Could the records below please be retyped exactly, with their pictures left out?

[Collected data]
==============================
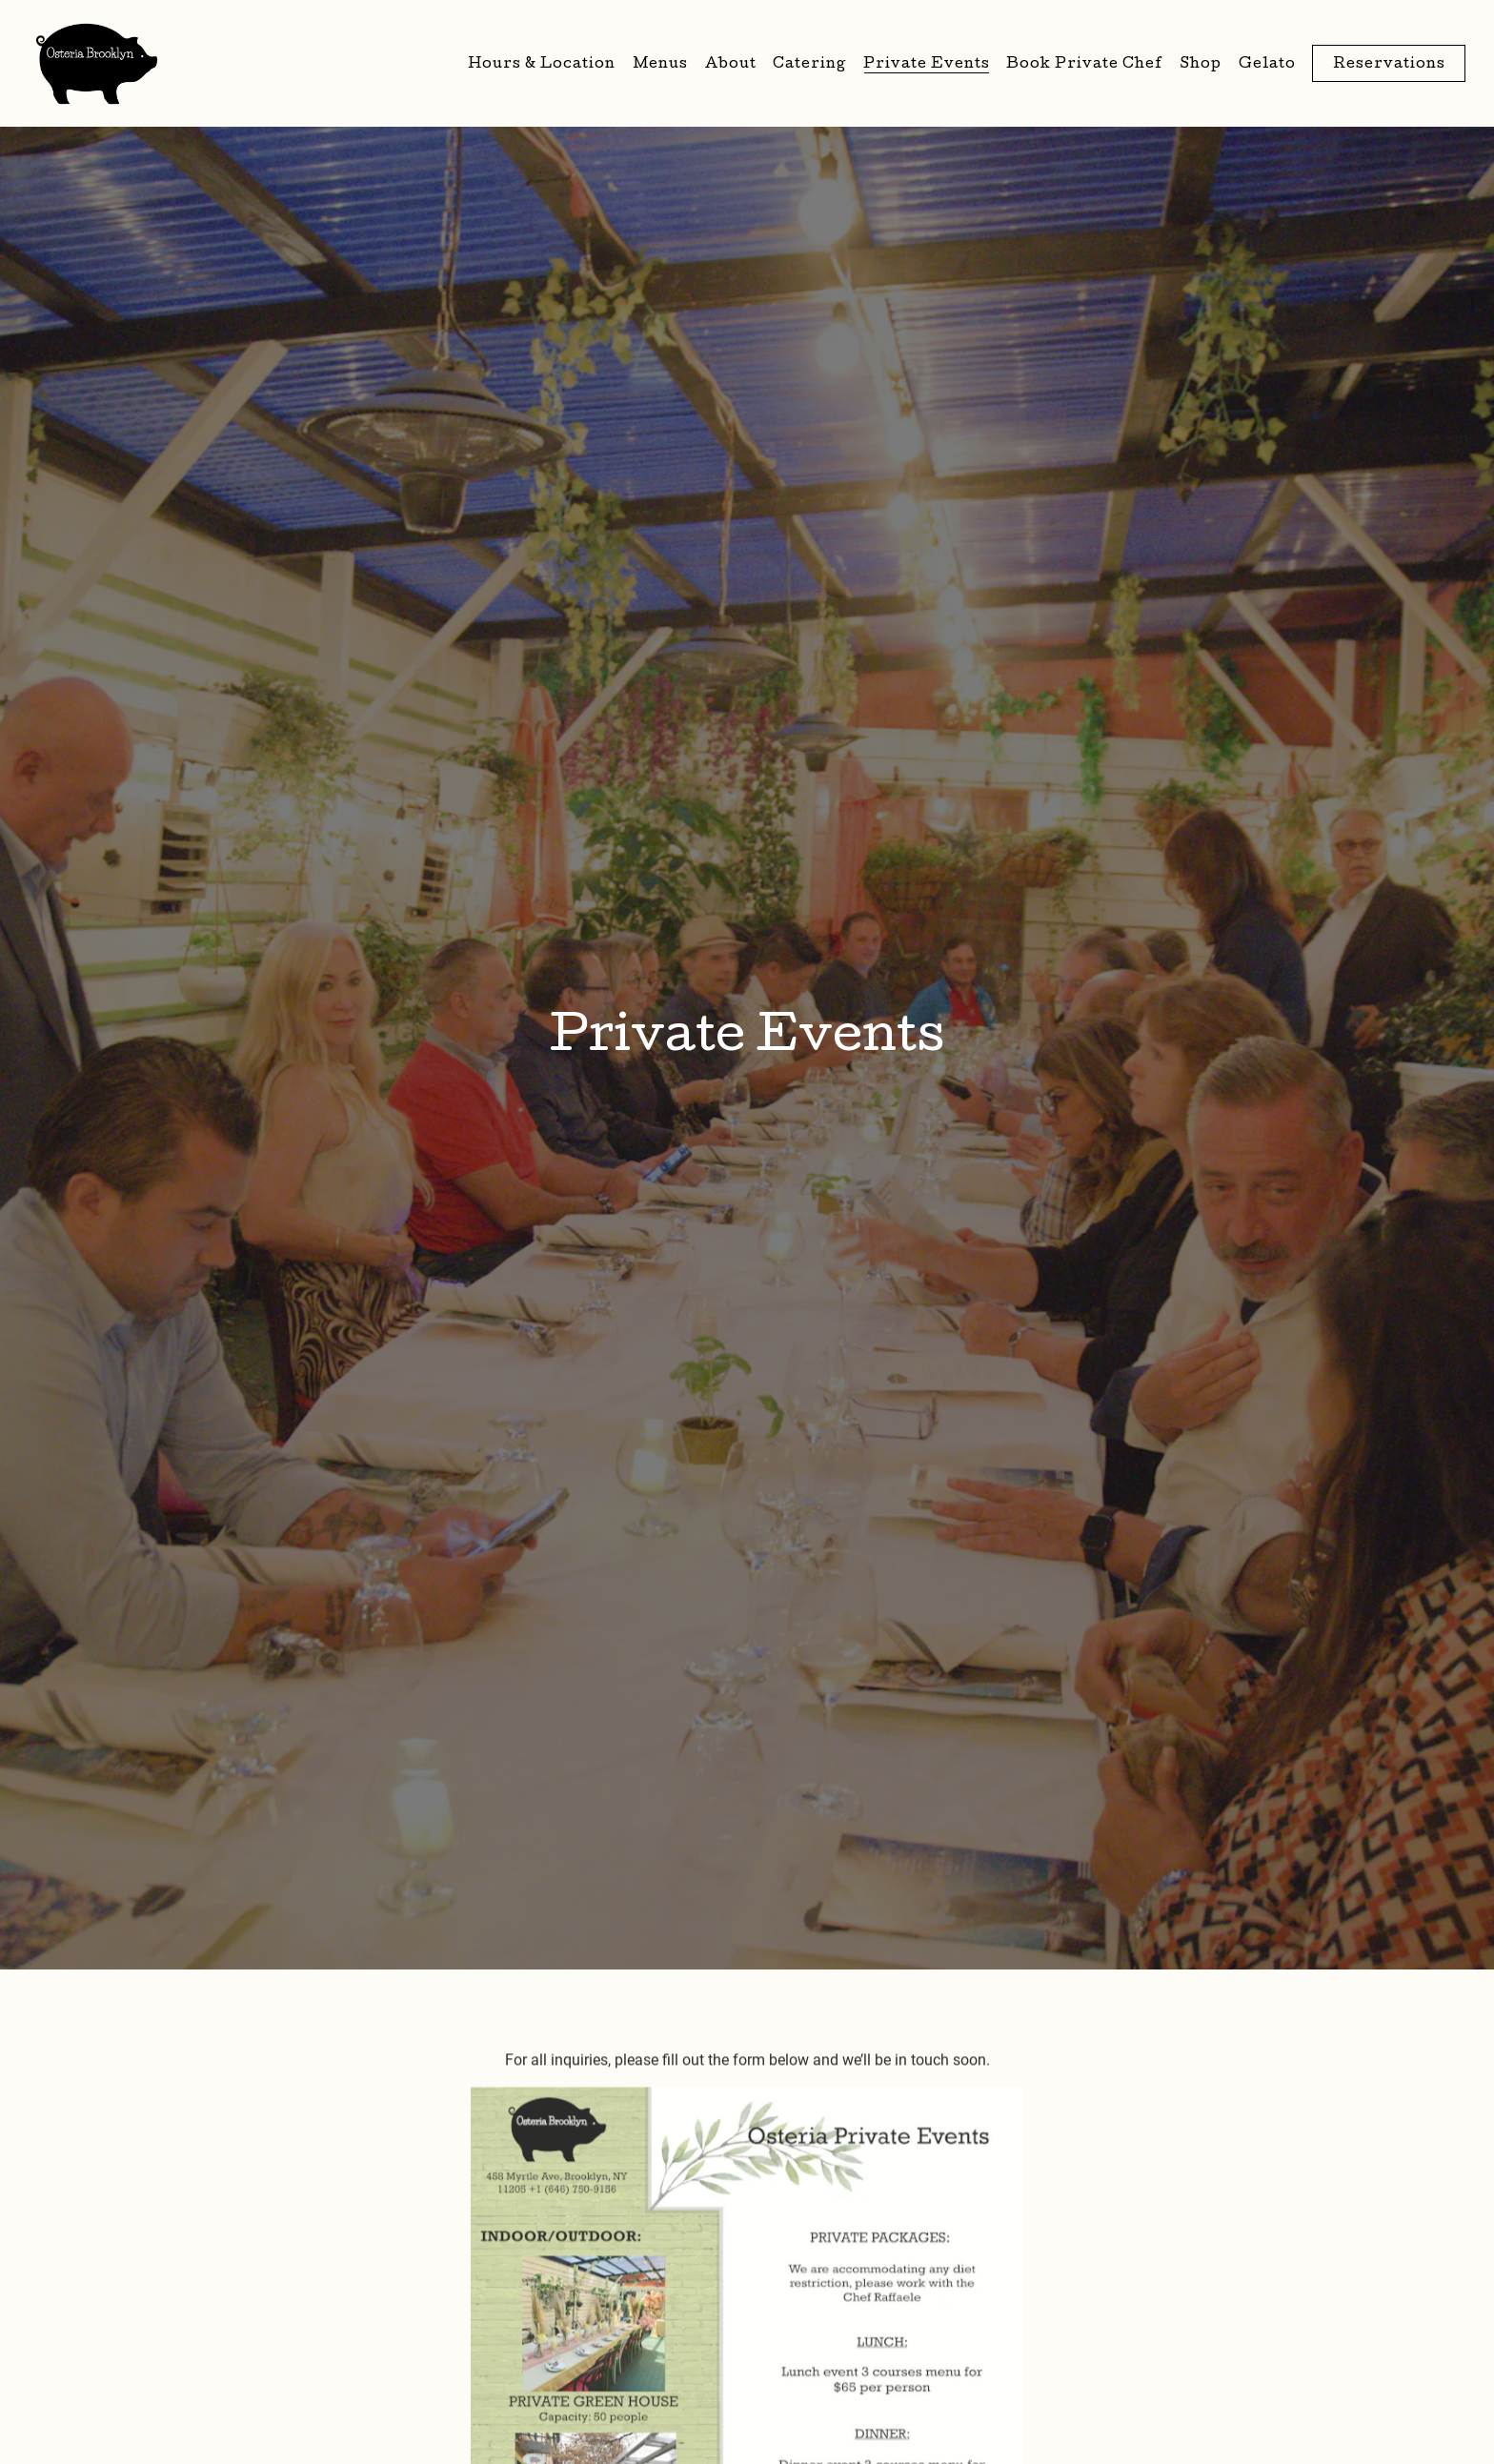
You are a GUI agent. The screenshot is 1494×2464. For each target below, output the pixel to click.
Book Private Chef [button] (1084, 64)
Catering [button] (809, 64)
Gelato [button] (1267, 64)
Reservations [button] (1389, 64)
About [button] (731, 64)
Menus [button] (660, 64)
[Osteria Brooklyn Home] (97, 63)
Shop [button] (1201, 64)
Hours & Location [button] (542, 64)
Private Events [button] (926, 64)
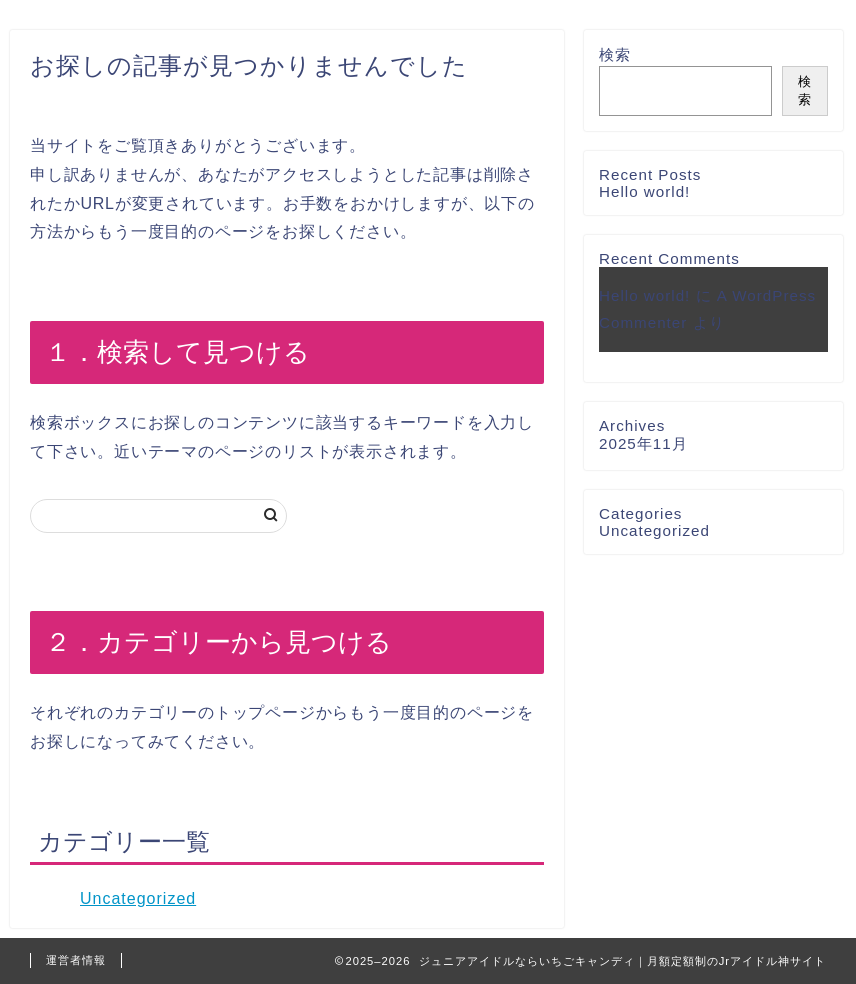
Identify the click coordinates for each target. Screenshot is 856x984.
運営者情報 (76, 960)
==============================
Task output:
You are a GUI agent. The screenshot is 1494×2464. For each target below, output the pixel to click.
Book Private Chef [button] (1084, 64)
Catering [button] (809, 64)
Gelato [button] (1267, 64)
Reservations [button] (1389, 64)
About [button] (731, 64)
Menus [button] (660, 64)
[Osteria Brooklyn Home] (97, 63)
Shop [button] (1201, 64)
Hours & Location [button] (542, 64)
Private Events [button] (926, 64)
Identify the click coordinates for each target. Screenshot is 856x984.
運営者情報 (76, 960)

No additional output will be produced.